Le piante possono sentire?

Creato il 11 agosto 2015 da Deboramorano @DeboraMorano

Un bruco da cavolo si sta alimentando  su una pianta di Arabidopsis, dove, su una foglia adiacente, è stato posto un pezzo di nastro riflettente che aiuta a registrare le vibrazioni. Photo by Roger Meissen.

Cari lettori, ecco una nuova curiosità stavolta tratta dal Washington Post.

Come ben noto, le piante possono rilevare e reagire ai cambiamenti di temperatura, venti forti, e persino tocco umano. Ma possono sentire?

Le piante non possiedono una struttura specializzata nel percepire i suoni come nell’uomo, ma un nuovo studio ha trovato che le piante possono discernere il suono dei predatori attraverso piccole vibrazioni delle loro foglie e, in risposta, rinforzare le proprie difese.

Il meccanismo è lo stesso dei nostri sistemi immunitari. Un’ esperienza iniziale con insetti o batteri può aiutare le piante a difendersi meglio in futuri attacchi da parte dello stesso predatore.

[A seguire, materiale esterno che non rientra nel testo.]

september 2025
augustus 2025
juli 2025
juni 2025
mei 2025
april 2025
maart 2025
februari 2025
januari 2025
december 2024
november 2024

Ora, i biologi dell’Università del Missouri hanno scoperto che questo processo, chiamato “priming”, può essere attivato dal solo suono. Preso un gruppo di piante “in ascolto”, gli scienziati hanno fatto vibrare su di una singola foglia il suono di una masticazione di un bruco, imitando quindi un vero attacco. Un altro gruppo è stato invece lasciato in silenzio.

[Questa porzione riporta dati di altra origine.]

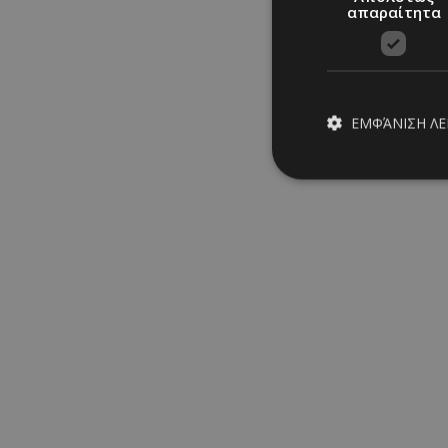
απαραίτητα
ΕΜΦΆΝΙΣΗ Λ
Hollywood power
Απολύτω
Τα απολύτως απαραίτ
διαχείριση λογαρια
Μαρία Σάββα
30/07/2026
|
LOOKS
Ονοματεπώνυμο
PinToTopCookie
__cf_bm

In seguito, di fronte ad un vero caterpillar, il primo gruppo di piante ha  riconosciuto  il rumore del masticare del bruco e ha prodotto una maggiore quantità di sostanze chimiche come insetticida rispetto al secondo gruppo che era rimasto in silenzio. Le piante sarebbero inoltre in  grado di individuare le vibrazioni di segnalazione pericolo. Infatti, sottoposte ad altri rumori, quali il vento o le chiamate di accoppiamento degli  insetti,  non il primo gruppo non ha innescato la precedente reazione chimica.

Sebbene il meccanismo di come le piante siano in grado di distinguere i suoni non è noto. Un approfondimento potrebbe portare a progressi nel settore agricolo e della resistenza delle colture naturali.

L’autore dello studio è il biologo Heidi Appel.

Lo studio è stato pubblicato online sulla rivista Martedì Oecologia.